Ansonsten sind die parteipolitischen Verlautbarungen der "jungen und dynamischen" GLP vor allem eine Ansammlung von wenig sagenden Allgemeinplätzen mit populistischem Anstrich: Nachhaltigkeit, Pragmatismus, Freiheit, Eigenverantwortung, Leistungsbereitschaft. Für einmal brachte es ein Journalist des "Tagesanzeiger" ganz gut auf den Punkt, als er schrieb: "Das Leitbild der Partei ist ein Wohlfühlprogramm für gut verdienende Gutmenschen". Und für das Kapital möchte man anfügen.


Die BDP

Bei der zweiten Siegerin der Wahlen, der BDP, liegt die Sache auch für jene offener zu Tage, die sich nicht mit ihrem Parteiprogramm auseinandergesetzt haben. Die Partei ist eine klassische Mittepartei, die nach neueren Untersuchungen im Rechts-Links-Schema nahe an der CVP politisiert. Auch sie weiss mit populistischen Allerweltsphrasen aufzutrumpfen. Die "Neue Kraft" teilt natürlich mit fast allen Parteien, dass sie vor allem das Wohlergehen der Wirtschaft im Auge hat und entsprechend immer den Abgleich mit den Anforderungen des Kapitals macht. Das bedeutet dann auch, dass man die Sozialversicherungen "für künftige Generationen" stabilisieren will. Was im Klartext bedeutet, dass man das Defizit verringern will indem man einen "wohlüberlegten" Abbau betreibt. Von der SVP, von welcher sich die BDP abgespaltet hat, unterscheidet sich die Partei aber mittlerweile in einigen Punkten deutlich: So gibt sie sich in Fragen der Aussenpolitik deutlich liberaler und auch mit rassistischen Ausfällen hat man bei der neuen Mittepartei selten zu rechnen.

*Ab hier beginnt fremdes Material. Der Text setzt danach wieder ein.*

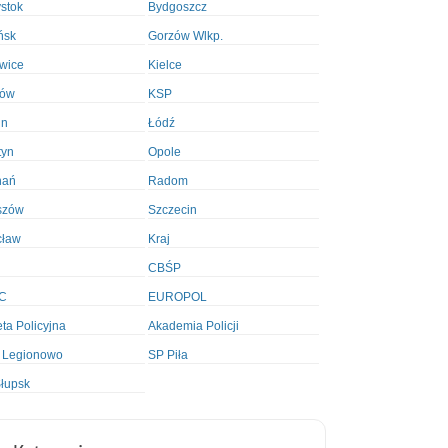
ystok
Bydgoszcz
ńsk
Gorzów Wlkp.
wice
Kielce
ków
KSP
in
Łódź
tyn
Opole
nań
Radom
szów
Szczecin
cław
Kraj
CBŚP
C
EUROPOL
ta Policyjna
Akademia Policji
 Legionowo
SP Piła
łupsk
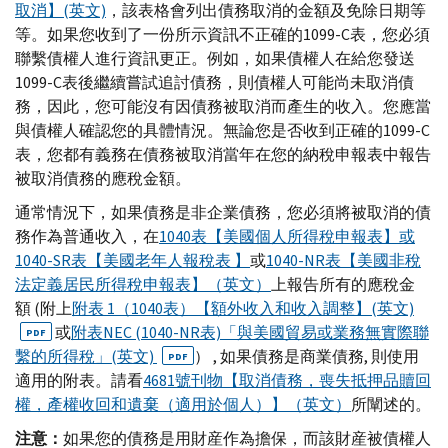
取消】(英文)
，該表格會列出債務取消的金額及免除日期等
等。如果您收到了一份所示資訊不正確的1099-C表，您必須
聯繫債權人進行資訊更正。例如，如果債權人在給您發送
1099-C表後繼續嘗試追討債務，則債權人可能尚未取消債
務，因此，您可能沒有因債務被取消而產生的收入。您應當
與債權人確認您的具體情況。無論您是否收到正確的1099-C
表，您都有義務在債務被取消當年在您的納稅申報表中報告
被取消債務的應稅金額。
通常情況下，如果債務是非企業債務，您必須將被取消的債
務作為普通收入，在
1040表【美國個人所得稅申報表】或
1040-SR表【美國老年人報稅表 】
或
1040-NR表【美國非稅
法定義居民所得稅申報表】（英文）
上報告所有的應稅金
額 (附上
附表 1（1040表）【額外收入和收入調整】(英文)
或
附表NEC (1040-NR表)「與美國貿易或業務無實際聯
PDF
繫的所得稅」(英文)
） , 如果債務是商業債務, 則使用
PDF
適用的附表。請看
4681號刊物【取消債務，喪失抵押品贖回
權，產權收回和遺棄（適用於個人）】（英文）
所闡述的。
注意：
如果您的債務是用財産作為擔保，而該財産被債權人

Bemerkenswert ist zudem, dass sie sich für "grüne" Themen erwärmt und erklärt, dass man "der Umwelt die volle Aufmerksamkeit" schenken müsse. Eines ist klar: Die Mitte ist grüner geworden. Linker aber - auch im Sinne einer etatistischen Ausprägung - auf keinen Fall. Beide Gewinnerinnen der Wahlen verkörpern mustergültig, was noch immer der Trumpf der Stunde ist: Eine "Volkspartei" die sich im Endeffekt klar für die freie Entfaltung des Kapitals einsetzt - bei gleichzeitigem Ausgleich antagonistischer gesellschaftlicher Interessen.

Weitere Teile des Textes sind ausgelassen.